**EXCERPTED DATA**
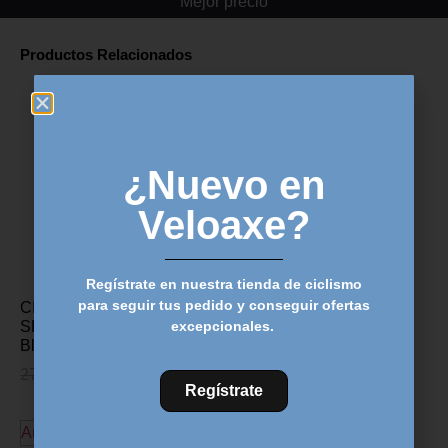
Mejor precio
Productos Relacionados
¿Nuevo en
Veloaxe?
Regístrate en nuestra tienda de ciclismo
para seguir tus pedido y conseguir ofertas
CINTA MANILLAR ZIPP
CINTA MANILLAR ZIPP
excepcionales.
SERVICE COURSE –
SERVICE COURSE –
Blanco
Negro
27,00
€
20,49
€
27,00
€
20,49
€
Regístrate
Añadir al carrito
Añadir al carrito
...
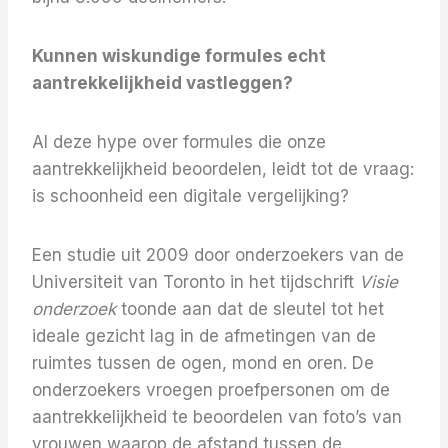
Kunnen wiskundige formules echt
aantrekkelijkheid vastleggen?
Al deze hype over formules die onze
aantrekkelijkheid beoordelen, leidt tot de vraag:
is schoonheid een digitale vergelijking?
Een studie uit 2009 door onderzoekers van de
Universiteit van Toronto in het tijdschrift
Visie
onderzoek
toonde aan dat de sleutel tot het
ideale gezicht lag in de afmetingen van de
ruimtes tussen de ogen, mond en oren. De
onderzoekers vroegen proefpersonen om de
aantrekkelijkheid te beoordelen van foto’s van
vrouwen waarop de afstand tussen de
* * *
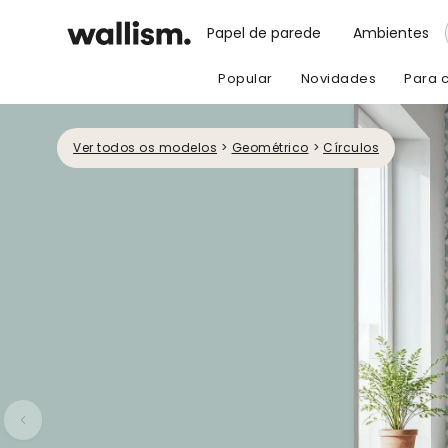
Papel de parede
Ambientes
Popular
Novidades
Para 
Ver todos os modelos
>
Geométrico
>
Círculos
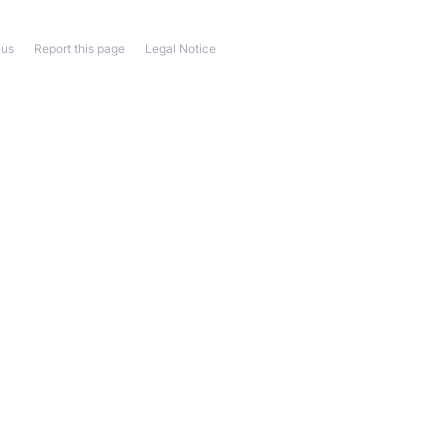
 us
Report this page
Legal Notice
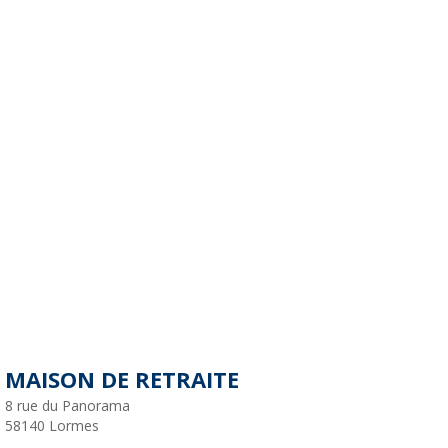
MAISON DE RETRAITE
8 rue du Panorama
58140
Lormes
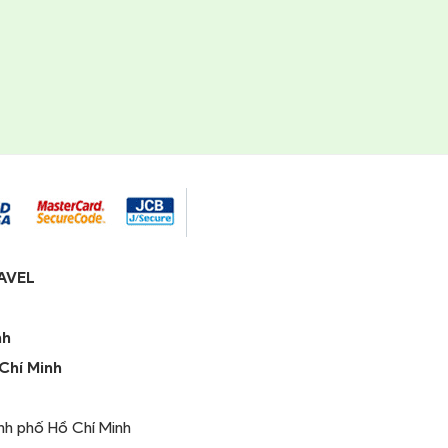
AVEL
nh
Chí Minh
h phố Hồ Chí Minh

**WHAT TO WORK ON**
Search the records above for the string "Regístrate" and copy each line that holds it.

**SOLVED EXERCISE**
Regístrate en nuestra tienda de ciclismo
Regístrate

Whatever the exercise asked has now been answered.